O Banco Central argumenta que o open banking será uma arma para combater os altíssimos juros cobrados pelos bancos. O spread bancário brasileiro — a diferença entre as taxas cobradas pelos bancos para obter e conceder empréstimos — é o segundo mais altos do mundo, atrás apenas de Madagascar. A principal justificativa dos bancos para cobrar taxas tão altas é o índice de inadimplência, o que, com a maior transparência sobre os hábitos bancários dos brasileiros, pode cair por terra. E, dada a situação desesperadora para pessoas físicas e jurídicas por causa da pandemia, a concessão de crédito e empréstimos se tornou algo latente para a sobrevivência de muitos negócios e a manutenção da economia respirando. Apesar disso, 60% dos pequenos negócios que buscaram empréstimo desde a chegada da doença ao país tiveram os recursos negado pelos bancos, segundo uma pesquisa do Serviço Brasileiro de Apoio às Micro e Pequenas Empresas, o Sebrae. Como apontam as políticas emergenciais do governo durante a pandemia, os pequenos e médios negócios e trabalhadores informais são os mais afetados pela paralisação das atividades. Com a regulamentação deste sistema de dados abertos, o acesso a produtos e a consolidação dos pagamentos pela internet permitirão que os empreendedores mantenham, mesmo que remotamente, seus negócios com muito mais facilidade.

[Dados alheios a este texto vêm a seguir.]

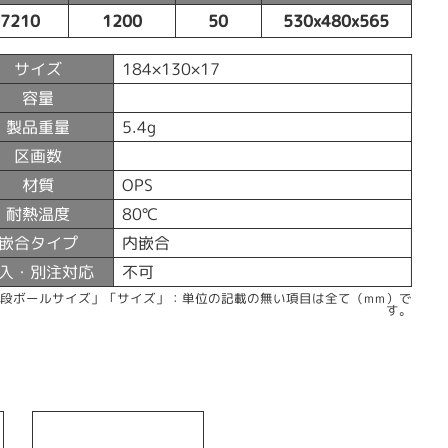
37210
1200
50
530x480x565
サイズ
184×130×17
容量
製品重量
5.4g
区画数
材質
OPS
耐熱温度
80℃
嵌合タイプ
内嵌合
入・別注対応
不可
「段ボールサイズ」「サイズ」：単位の記載の無い項目は全て（mm）で
す。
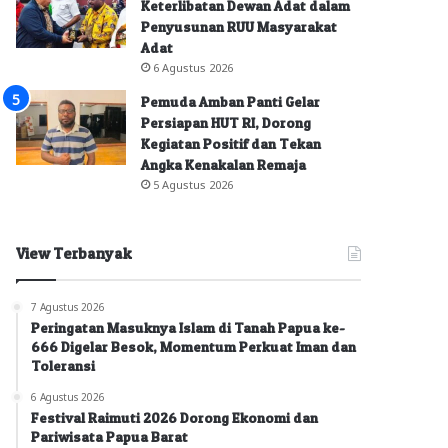
Keterlibatan Dewan Adat dalam
Penyusunan RUU Masyarakat
Adat
6 Agustus 2026
Pemuda Amban Panti Gelar
Persiapan HUT RI, Dorong
Kegiatan Positif dan Tekan
Angka Kenakalan Remaja
5 Agustus 2026
View Terbanyak
7 Agustus 2026
Peringatan Masuknya Islam di Tanah Papua ke-
666 Digelar Besok, Momentum Perkuat Iman dan
Toleransi
6 Agustus 2026
Festival Raimuti 2026 Dorong Ekonomi dan
Pariwisata Papua Barat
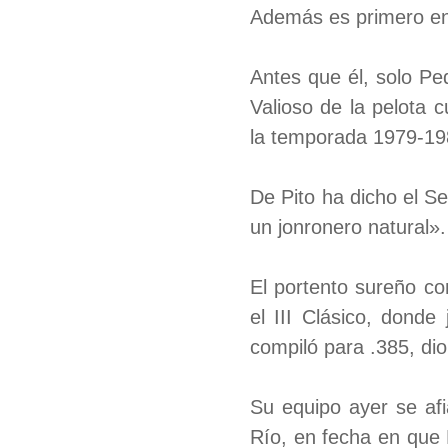
Además es primero en
Antes que él, solo P
Valioso de la pelota 
la temporada 1979-19
De Pito ha dicho el S
un jonronero natural».
El portento sureño c
el III Clásico, donde
compiló para .385, dio
Su equipo ayer se afi
Río, en fecha en que M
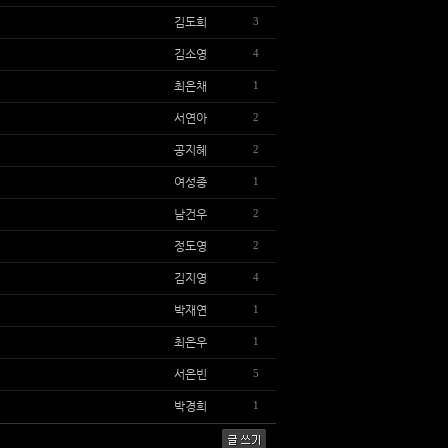
김도희
3
김소영
4
최은채
1
서연아
2
공지혜
2
여성종
1
남건우
2
정도영
2
김지영
4
박재연
1
최은우
1
서은빈
5
박경희
1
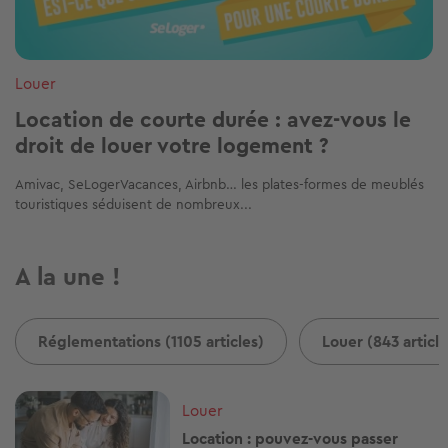
Louer
Location de courte durée : avez-vous le
droit de louer votre logement ?
Amivac, SeLogerVacances, Airbnb… les plates-formes de meublés
touristiques séduisent de nombreux...
A la une !
Réglementations (1105 articles)
Louer (843 article
Image
Louer
Location : pouvez-vous passer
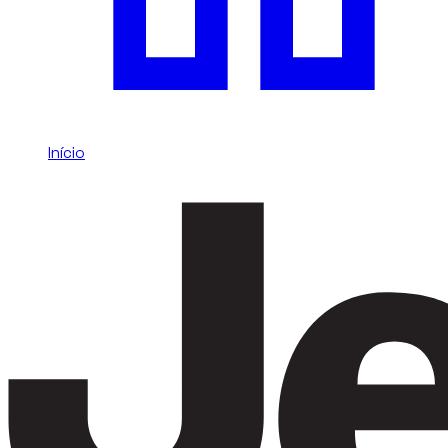
Início
/
Jeep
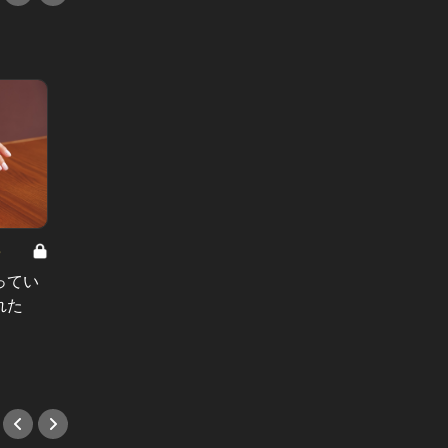
8
男と女の答えあわせ【A】 Vol.308
ってい
結婚願望ゼロだった27歳男性が、交
れた
際2年で突然プロポーズ。彼の心が
変わった“理由”とは
#小説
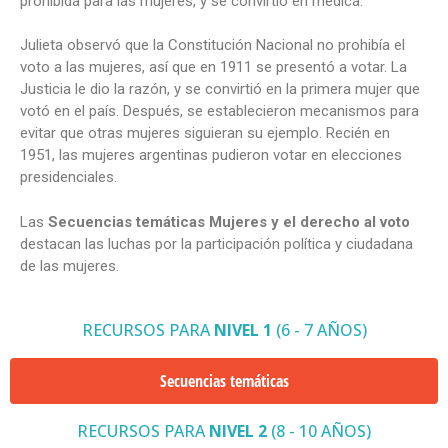
prohibida para las mujeres, y se convirtió en médica.
Julieta observó que la Constitución Nacional no prohibía el
voto a las mujeres, así que en 1911 se presentó a votar. La
Justicia le dio la razón, y se convirtió en la primera mujer que
votó en el país. Después, se establecieron mecanismos para
evitar que otras mujeres siguieran su ejemplo. Recién en
1951, las mujeres argentinas pudieron votar en elecciones
presidenciales.
Las
Secuencias temáticas Mujeres y el derecho al voto
destacan las luchas por la participación política y ciudadana
de las mujeres.
RECURSOS PARA
NIVEL 1
(6 - 7 AÑOS)
Secuencias temáticas
RECURSOS PARA
NIVEL 2
(8 - 10 AÑOS)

Conforme a crise econômica se aprofunda no país — economistas consultados pelo BC preveem um tombo do PIB da ordem de 3,76% este ano —, a evolução do sistema bancário se mostra cada vez mais importante. Um exemplo: apesar das novas dificuldades impostas pela pandemia sobre a população, as taxas de juros subiram no país em março. Enquanto a taxa básica de juros, a Selic, está nos menores patamares já registrados na história, de acordo com levantamento da Associação Nacional dos Executivos de Finanças, Administração e Contabilidade, a Anefac, todas as linhas de crédito para pessoas físicas e jurídicas pesquisadas pela instituição tiveram suas taxas de juros elevadas no mês. A associação aponta como fatores para que isso ocorra a “provável recessão econômica”, além do aumento do desemprego e da elevação risco de credito com queda da renda das famílias e quebra de empresas. “Tudo isto aumentou substancialmente o risco do crédito fazendo com que as instituições financeiras tivessem aumentado suas taxas de juros em um ambiente de provável elevação dos índices de inadimplência tanto das pessoas jurídicas bem como das pessoas físicas”, aponta o relatório.
Segundo o BC, a implementação será dividida em cinco etapas: 1) a instituição garantirá o acesso ao público a dados de instituições sobre canais de atendimento e produtos e serviços relacionados com contas de depósito à vista ou de poupança, contas de pagamento ou operações de crédito; 2) começará o compartilhamento entre instituições participantes de informações de cadastro de clientes e de representantes, bem como de dados de transações dos clientes acerca dos produtos e serviços; 3) a instituição planeja iniciar o compartilhamento do serviço de iniciação de transação de pagamento entre instituições participantes; 4) o serviço de encaminhamento de proposta de operação crédito entre instituição financeiras e correspondentes no País; 5) por fim, expandir o escopo de dados para abranger, entre outros, operações de câmbio, investimentos, seguros e previdência complementar aberta, tanto no que diz aos dados acessíveis ao público quanto aos dados de transações compartilhados entre instituições participantes. É um bom começo.